(Saved data entries)
"""
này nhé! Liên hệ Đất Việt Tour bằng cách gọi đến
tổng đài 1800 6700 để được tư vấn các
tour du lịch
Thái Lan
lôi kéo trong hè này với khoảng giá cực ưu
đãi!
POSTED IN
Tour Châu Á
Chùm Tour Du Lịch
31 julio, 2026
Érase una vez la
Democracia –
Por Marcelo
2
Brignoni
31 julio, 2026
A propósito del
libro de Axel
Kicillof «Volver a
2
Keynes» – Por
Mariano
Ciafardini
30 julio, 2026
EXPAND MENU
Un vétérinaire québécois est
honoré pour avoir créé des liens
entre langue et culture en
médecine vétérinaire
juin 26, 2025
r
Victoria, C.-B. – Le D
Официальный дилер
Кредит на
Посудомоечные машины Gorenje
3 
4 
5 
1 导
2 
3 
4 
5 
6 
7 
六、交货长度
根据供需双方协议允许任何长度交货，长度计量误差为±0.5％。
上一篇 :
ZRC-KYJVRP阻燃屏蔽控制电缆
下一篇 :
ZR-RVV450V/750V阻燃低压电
"""
"""
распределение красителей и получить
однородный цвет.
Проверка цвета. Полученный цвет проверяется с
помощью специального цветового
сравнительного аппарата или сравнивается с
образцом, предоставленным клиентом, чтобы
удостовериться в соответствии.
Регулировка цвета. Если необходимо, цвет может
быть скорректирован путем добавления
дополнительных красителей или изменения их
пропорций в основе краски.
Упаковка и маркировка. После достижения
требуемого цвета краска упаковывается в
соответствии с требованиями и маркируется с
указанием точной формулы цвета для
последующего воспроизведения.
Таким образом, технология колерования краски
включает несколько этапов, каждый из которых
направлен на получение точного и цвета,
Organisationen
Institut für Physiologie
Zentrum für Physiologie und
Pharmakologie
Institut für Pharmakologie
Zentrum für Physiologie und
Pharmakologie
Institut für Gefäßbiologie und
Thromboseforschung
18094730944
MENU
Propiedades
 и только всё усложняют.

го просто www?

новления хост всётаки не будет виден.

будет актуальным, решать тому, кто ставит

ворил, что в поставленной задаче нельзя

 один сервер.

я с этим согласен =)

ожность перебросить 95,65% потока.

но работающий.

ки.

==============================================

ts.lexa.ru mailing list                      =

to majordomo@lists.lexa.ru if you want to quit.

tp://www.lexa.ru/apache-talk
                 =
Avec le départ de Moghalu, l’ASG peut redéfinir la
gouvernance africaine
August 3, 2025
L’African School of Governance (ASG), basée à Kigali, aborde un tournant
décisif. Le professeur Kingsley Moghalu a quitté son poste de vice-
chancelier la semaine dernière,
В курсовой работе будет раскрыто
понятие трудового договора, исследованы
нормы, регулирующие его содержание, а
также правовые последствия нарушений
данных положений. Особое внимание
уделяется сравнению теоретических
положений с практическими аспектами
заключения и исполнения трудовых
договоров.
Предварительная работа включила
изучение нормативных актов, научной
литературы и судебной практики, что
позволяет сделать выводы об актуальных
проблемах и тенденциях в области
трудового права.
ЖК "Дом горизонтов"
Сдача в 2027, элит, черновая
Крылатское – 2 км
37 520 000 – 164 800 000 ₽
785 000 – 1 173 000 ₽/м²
"""
■ **What to work on**: Take the lines above from the one containing "понятие трудового договора, исследованы" to the one containing "785 000 – 1 173 000 ₽/м²" and retype them exactly, both ends included, with nothing added.

■ **Exercise answer**:
понятие трудового договора, исследованы
нормы, регулирующие его содержание, а
также правовые последствия нарушений
данных положений. Особое внимание
уделяется сравнению теоретических
положений с практическими аспектами
заключения и исполнения трудовых
договоров.
Предварительная работа включила
изучение нормативных актов, научной
литературы и судебной практики, что
позволяет сделать выводы об актуальных
проблемах и тенденциях в области
трудового права.
ЖК "Дом горизонтов"
Сдача в 2027, элит, черновая
Крылатское – 2 км
37 520 000 – 164 800 000 ₽
785 000 – 1 173 000 ₽/м²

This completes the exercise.